There’s a Hebrew word that shows up 70 times in the Bible (mostly in the Psalms) that, sadly, many English translations of the Bible have relegated to a footnote. That’s too bad because Selah is such a powerful word. Unless we want to live our lives “running just to catch myself,” we all need a take time to Selah. Look how some have translated this word:

  • “Stop there and consider a little” (Matthew Henry) 
  • “the sacred pause” (Charles Spurgeon) 
  • “pause and calmly think of that” (AMP) 

Whether it’s a planned exercise time or just something that frightens or excites us, our heart rate is designed by God to increase—this is how we prepare for fight-or-flight. Doctors say that one of the most vital statistics they now look at to gauge overall cardio health is heart rate recovery (HRR). Doctors want to see a significant increase in HRR after exercise, fright, or excitement. 

A few of the factors that boost HRR:

  • Regular, planned exercise 
  • Getting the proper amount of quality sleep 
  • Reducing stress 

Respond-and-recover is part of a health-building cycle. But if we’re “running just to catch myself” all the time, this time of recovery isn’t happening. Not only are we not recovering well, but we are not properly prepared for the next time our heart needs to start beating faster.   

This HRR is just as vital for us emotionally and spiritually as it is physically: We cannot always be stressed or always be “on.” We need a Selah—a time to stop and consider, a time to take a sacred pause to calmly think. 

This is what David teaches us in Psalm 68. Check out the “bookend verses” where he reminds us that when God arises His enemies are scattered, and that God is awesome and He gives power and strength to His people (vv. 1, 35). And look a the middle verse where David says that when God ascends in victory He gives gifts (v. 18). 

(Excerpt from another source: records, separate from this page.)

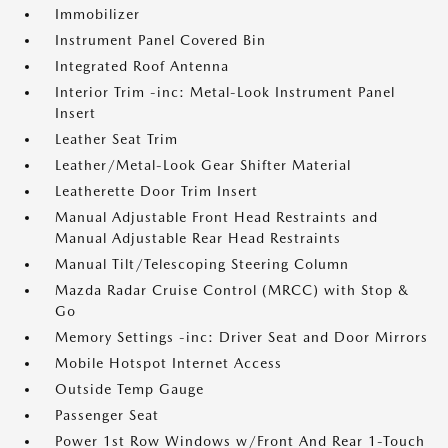
Immobilizer
Instrument Panel Covered Bin
Integrated Roof Antenna
Interior Trim -inc: Metal-Look Instrument Panel
Insert
Leather Seat Trim
Leather/Metal-Look Gear Shifter Material
Leatherette Door Trim Insert
Manual Adjustable Front Head Restraints and
Manual Adjustable Rear Head Restraints
Manual Tilt/Telescoping Steering Column
Mazda Radar Cruise Control (MRCC) with Stop &
Go
Memory Settings -inc: Driver Seat and Door Mirrors
Mobile Hotspot Internet Access
Outside Temp Gauge
Passenger Seat
Power 1st Row Windows w/Front And Rear 1-Touch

This tells me two things: (1) God is sovereignly in charge (not me or anyone else), and (2) In His love, God delights to use His sovereign power to bless His children. 

The question is not IF I’m going to be confronted by difficult things or difficult people, but HOW will I recover from these confrontations? 

May I suggest a 3-step process to increase your spiritual HRR? 

  1. Acknowledge your situation—don’t try to cover it up or justify it 
  2. Selah—pause to take a deep breath  
  3. During that breath, redirect your thoughts from the difficulty to your awesome God (see 2 Corinthians 10:5; Philippians 4:4-8)

Look at David’s example in this psalm:

Reflect Worship
God defeats enemies (vv. 1-2) Be glad, rejoice, sing (vv. 3-4)
God is a Father and Deliverer (vv. 5-7) Selah (v. 7)
God is sovereignly in control (vv. 8-18) Praise and Selah (v. 19)
God defeated Death (vv. 20-23) Join the procession of worshippers (vv. 24-27) 
God uses His strength to care for His people (vv. 28-31) Sing praises and Selah (vv. 32-35)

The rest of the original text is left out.